Bay Area exodus: Here are the companies that have moved headquarters or opened offices out of California

AGENDA 21 RADIO

By Mark Calvey

San Francisco Business Times

Every week brings news of yet another Bay Area company that plans to move its headquarters out of the region — essentially saying enough is enough.

Enough with drug-users shooting up across from Twitter’s San Francisco headquarters. Enough with walking by someone defecating in the street in the city’s Financial District, enough with avoiding confrontations with the homeless who appear mentally ill.

Those quality of life issues are on top of the escalating housing costs, growing traffic congestion and higher taxes that are likely to only get worse as President Trump’s tax overhaul means many of the Bay Area’s most successful residents will be paying more to the IRS.

The list of companies expanding elsewhere, or actually moving their Bay Area headquarters out of state, reads like a growing casualty count as the region’s business and civic leaders grapple with these quality-of-life issues. Depomed, Bare Escentuals, Jamba Juice, Krave Jerky and Bechtel are all relocating their headquarters while Charles Schwab Corp. (NYSE: SCHW), Lyft, New Relic (NYSE: NEWR) and Slack, just to name a few, are expanding beyond the Bay.

On Tuesday, Oakland-based startup Localwise said it will soon move its headquarters to Denver, where it plans to hire 50 people next year. The company has eight employees in Oakland.

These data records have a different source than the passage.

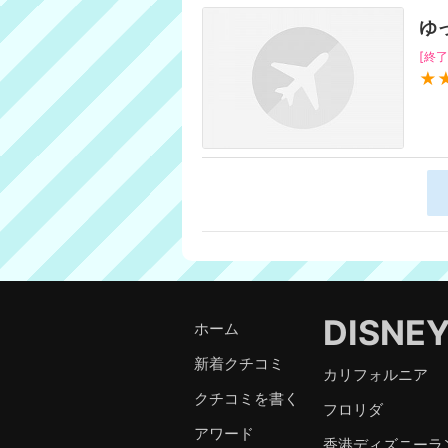
ゆ
[終了
★
DISNE
ホーム
新着クチコミ
カリフォルニア
クチコミを書く
フロリダ
アワード
香港ディズニーラ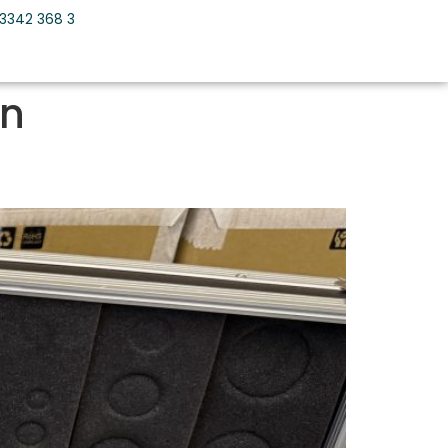
3342 368 3
en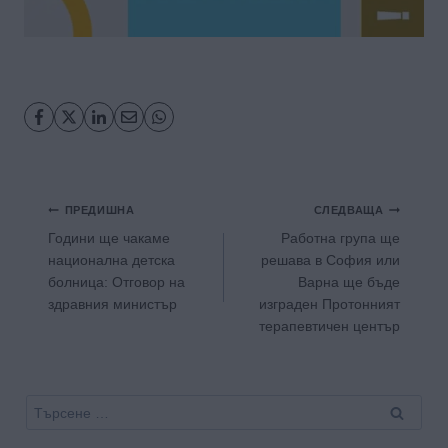
Навигация
ПРЕДИШНА
СЛЕДВАЩА
Години ще чакаме
Работна група ще
национална детска
решава в София или
болница: Отговор на
Варна ще бъде
здравния министър
изграден Протонният
терапевтичен център
Търсене
за:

“The big thing was quality of life,” Localwise co-founder and CEO Ben Hamlin told the Denver Business Journal, a sister publication to the San Francisco Business Times. “It’s never easy to ask people in the company to relocate, but it definitely helps when it’s a place where people really want to go. Our team members prefer to live in Denver versus Oakland.”

The rising costs of doing business in the Bay Area are also raising concerns among entrepreneurs and venture capitalists that the region’s reputation for risk-taking on promising startups could suffer.

“I believe the early-stage-startup ecosystem is at risk in Silicon Valley,” said Naveen Jain, co-founder of cryptocurrency startup Tari and a life-long Bay Area resident who moved to Nashville over the summer. “The goal for any early stage startup is not to die before you are able to find product-market fit and scale to a point where you are sustainable or able to raise money. This is becoming harder and harder to do in Silicon Valley.”

The Bay Area is also seeing large companies moving their headquarters out of the region. The states trying to attract the headquarters of California companies are becoming more aggressive. Tennessee is moving more squarely onto the list of states with no individual income tax when it eventually eliminates an income tax on interest and dividends above a certain threshold. That tax will be eliminated altogether in 2021, placing Tennessee on more equal footing with Texas, Florida and the handful of other states with no individual state income tax.

Back in Texas, the Dallas Business Journal is hosting a seminar next month for those wanting to join the 75 companies from around the country that have moved their headquarters to Dallas-Fort Worth in the last seven years. “Nearly as many regional offices have done the same,” the newspaper says in asking, “Ready to relocate?”

One recent victory for Dallas was San Francisco-based Core-Mark Holding Co. Inc., (NASDAQ: CORE) a Fortune 500 company moving its headquarters to that Texas city in 2019.

Core-Mark President and CEO Scott McPherson said the central location, favorable operating costs and lower taxes in Dallas were big draws.

“It’s getting us in a much better position as a nationwide company to service our customers to be in a market that is, I’d say, employee friendly with a really high quality of life,” McPherson said.